#### Problem to work on
Please copy each line in the records below that contains the string "朝鲜半岛的".

#### Input
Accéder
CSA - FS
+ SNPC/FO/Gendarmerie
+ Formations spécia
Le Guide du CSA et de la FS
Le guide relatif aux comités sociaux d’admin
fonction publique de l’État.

==

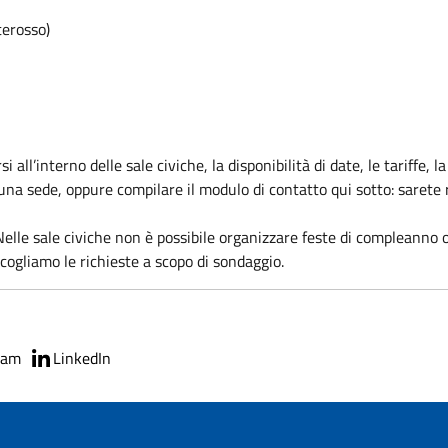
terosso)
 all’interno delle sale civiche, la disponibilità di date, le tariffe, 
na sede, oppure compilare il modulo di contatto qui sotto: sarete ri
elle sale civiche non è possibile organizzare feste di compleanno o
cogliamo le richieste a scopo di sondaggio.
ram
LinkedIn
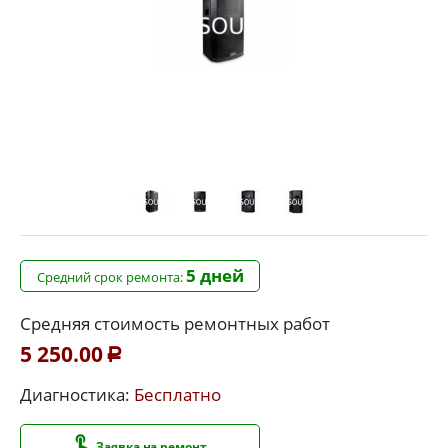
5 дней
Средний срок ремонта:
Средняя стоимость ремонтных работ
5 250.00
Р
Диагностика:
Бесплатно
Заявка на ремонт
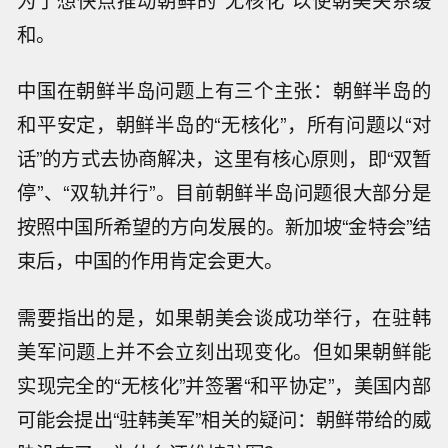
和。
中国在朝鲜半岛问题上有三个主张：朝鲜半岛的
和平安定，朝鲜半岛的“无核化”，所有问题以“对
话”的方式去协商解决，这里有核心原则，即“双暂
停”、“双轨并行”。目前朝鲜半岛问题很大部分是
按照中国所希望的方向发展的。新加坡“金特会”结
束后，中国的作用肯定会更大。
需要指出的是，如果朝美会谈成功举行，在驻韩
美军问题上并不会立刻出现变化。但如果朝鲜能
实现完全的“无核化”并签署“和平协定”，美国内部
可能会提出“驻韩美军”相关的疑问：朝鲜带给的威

#### Your response
中国在朝鲜半岛问题上有三个主张：朝鲜半岛的
和平安定，朝鲜半岛的“无核化”，所有问题以“对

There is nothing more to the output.